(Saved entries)
================

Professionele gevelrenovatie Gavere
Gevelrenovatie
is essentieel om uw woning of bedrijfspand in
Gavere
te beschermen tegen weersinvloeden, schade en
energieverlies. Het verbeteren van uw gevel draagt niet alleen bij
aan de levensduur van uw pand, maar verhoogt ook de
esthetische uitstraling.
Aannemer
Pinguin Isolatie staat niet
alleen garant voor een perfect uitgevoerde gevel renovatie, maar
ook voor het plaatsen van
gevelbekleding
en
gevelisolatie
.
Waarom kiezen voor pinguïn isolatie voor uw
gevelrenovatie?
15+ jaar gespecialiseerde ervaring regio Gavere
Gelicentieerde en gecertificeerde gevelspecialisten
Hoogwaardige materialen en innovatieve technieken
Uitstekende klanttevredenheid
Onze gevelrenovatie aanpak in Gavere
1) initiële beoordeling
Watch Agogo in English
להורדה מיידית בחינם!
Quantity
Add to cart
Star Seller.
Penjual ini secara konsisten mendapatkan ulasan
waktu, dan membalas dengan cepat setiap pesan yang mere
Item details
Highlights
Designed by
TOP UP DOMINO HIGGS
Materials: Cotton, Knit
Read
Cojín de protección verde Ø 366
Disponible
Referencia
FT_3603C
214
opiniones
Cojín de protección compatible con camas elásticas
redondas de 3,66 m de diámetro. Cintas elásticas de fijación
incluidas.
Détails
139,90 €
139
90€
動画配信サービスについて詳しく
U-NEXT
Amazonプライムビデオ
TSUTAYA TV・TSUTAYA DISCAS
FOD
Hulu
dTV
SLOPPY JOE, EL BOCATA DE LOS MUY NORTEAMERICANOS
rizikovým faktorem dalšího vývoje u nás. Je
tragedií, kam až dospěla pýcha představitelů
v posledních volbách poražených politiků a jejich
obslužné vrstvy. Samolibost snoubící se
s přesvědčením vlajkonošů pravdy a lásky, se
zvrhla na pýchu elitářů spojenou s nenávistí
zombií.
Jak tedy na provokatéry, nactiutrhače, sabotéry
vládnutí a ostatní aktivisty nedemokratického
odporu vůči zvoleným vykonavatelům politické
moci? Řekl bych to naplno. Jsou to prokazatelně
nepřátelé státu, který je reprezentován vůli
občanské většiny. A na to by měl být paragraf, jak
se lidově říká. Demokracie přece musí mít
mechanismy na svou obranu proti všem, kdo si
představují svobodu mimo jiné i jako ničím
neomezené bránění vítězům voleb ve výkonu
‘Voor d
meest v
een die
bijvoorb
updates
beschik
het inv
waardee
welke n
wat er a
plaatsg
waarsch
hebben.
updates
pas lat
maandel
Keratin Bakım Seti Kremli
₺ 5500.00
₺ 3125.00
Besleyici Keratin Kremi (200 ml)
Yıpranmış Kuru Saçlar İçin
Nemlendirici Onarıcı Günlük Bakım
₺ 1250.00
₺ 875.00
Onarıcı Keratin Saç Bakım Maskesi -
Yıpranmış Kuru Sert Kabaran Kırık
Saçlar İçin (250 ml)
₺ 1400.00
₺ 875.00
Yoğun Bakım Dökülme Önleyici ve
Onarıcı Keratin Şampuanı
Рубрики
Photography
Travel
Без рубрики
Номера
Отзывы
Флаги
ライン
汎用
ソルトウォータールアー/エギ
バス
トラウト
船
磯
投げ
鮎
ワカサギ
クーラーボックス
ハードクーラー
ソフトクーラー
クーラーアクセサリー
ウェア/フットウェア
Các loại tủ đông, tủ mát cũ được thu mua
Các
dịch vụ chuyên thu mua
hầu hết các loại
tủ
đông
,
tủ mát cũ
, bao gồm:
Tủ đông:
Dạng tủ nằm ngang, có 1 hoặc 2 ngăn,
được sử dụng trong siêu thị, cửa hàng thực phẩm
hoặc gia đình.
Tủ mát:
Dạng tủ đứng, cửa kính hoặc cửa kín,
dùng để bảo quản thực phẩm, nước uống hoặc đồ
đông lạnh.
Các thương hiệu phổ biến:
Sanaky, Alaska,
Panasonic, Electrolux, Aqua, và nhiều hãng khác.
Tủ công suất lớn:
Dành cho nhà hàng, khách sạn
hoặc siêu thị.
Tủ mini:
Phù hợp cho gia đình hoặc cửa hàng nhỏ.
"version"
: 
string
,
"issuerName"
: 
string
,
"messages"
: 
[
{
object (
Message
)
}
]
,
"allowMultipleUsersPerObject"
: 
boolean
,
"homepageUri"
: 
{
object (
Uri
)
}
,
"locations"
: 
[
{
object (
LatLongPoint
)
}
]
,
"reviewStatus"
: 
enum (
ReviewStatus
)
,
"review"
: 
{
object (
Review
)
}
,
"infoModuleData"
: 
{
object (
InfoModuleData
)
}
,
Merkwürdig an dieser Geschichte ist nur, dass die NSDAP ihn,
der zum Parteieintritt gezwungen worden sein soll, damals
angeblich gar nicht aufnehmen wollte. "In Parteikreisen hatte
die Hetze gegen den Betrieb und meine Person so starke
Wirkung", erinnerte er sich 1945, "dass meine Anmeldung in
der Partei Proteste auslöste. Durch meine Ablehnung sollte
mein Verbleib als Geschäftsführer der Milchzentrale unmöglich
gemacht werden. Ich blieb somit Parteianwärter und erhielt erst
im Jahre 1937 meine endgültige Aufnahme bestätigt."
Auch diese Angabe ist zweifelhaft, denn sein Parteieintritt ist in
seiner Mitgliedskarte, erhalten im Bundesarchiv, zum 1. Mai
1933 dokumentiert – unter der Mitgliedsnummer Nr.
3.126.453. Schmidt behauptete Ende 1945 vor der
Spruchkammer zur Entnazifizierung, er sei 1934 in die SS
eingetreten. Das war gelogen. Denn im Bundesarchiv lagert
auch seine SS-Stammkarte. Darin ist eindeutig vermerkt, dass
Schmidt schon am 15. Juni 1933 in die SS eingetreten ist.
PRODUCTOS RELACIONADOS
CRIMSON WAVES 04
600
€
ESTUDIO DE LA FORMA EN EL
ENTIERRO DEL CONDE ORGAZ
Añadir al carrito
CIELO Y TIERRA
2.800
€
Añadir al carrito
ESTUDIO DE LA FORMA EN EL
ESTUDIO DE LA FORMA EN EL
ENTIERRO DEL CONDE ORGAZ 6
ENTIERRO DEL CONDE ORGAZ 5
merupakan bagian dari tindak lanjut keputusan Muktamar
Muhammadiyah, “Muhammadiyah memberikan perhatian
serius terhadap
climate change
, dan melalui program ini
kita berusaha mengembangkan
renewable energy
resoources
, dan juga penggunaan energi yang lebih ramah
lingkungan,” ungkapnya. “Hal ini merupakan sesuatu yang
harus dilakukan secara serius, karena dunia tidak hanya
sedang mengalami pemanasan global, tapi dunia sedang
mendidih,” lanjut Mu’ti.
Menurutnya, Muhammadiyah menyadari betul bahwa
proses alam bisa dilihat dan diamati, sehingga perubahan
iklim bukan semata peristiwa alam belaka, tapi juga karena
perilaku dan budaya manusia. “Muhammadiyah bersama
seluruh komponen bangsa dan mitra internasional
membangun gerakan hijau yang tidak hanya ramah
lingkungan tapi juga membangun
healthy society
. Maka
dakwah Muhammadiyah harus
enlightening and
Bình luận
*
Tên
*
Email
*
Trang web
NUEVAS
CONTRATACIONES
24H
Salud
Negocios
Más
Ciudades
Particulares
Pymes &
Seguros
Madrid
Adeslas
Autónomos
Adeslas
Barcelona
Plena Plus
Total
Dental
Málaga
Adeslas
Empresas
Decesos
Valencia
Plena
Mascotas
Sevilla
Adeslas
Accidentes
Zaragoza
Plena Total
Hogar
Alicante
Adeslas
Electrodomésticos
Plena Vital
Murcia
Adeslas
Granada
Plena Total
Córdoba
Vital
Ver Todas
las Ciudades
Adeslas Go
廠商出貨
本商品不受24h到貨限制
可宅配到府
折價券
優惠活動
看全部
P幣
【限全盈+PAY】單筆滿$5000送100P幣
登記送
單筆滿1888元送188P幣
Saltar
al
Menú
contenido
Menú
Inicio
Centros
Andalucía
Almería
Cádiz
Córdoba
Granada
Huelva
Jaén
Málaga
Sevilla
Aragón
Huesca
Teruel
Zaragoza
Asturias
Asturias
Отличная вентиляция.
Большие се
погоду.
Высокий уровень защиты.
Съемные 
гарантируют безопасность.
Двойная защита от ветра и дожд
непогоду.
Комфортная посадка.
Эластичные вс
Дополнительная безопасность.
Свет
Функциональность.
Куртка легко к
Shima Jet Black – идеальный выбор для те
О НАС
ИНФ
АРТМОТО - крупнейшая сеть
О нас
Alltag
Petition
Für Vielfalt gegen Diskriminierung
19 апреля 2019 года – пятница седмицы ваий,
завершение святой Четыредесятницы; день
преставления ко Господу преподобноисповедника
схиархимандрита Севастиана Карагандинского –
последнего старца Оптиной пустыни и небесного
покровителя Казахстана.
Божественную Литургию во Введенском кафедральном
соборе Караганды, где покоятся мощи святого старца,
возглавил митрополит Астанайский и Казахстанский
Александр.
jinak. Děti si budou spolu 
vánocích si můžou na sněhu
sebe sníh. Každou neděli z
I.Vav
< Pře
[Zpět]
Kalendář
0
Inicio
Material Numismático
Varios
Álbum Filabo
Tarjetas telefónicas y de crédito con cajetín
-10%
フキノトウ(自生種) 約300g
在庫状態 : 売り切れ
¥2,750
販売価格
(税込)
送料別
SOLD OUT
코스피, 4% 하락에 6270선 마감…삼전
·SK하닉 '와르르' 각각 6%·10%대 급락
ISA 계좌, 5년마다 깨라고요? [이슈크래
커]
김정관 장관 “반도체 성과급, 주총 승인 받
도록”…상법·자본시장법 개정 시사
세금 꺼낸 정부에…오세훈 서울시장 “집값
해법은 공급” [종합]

================

ACTION ITEM> Copy exactly the lines that run from the first line of the data to the line containing "Star Seller.", please, with both ends included and nothing else.

EXERCISE RESULT>
Professionele gevelrenovatie Gavere
Gevelrenovatie
is essentieel om uw woning of bedrijfspand in
Gavere
te beschermen tegen weersinvloeden, schade en
energieverlies. Het verbeteren van uw gevel draagt niet alleen bij
aan de levensduur van uw pand, maar verhoogt ook de
esthetische uitstraling.
Aannemer
Pinguin Isolatie staat niet
alleen garant voor een perfect uitgevoerde gevel renovatie, maar
ook voor het plaatsen van
gevelbekleding
en
gevelisolatie
.
Waarom kiezen voor pinguïn isolatie voor uw
gevelrenovatie?
15+ jaar gespecialiseerde ervaring regio Gavere
Gelicentieerde en gecertificeerde gevelspecialisten
Hoogwaardige materialen en innovatieve technieken
Uitstekende klanttevredenheid
Onze gevelrenovatie aanpak in Gavere
1) initiële beoordeling
Watch Agogo in English
להורדה מיידית בחינם!
Quantity
Add to cart
Star Seller.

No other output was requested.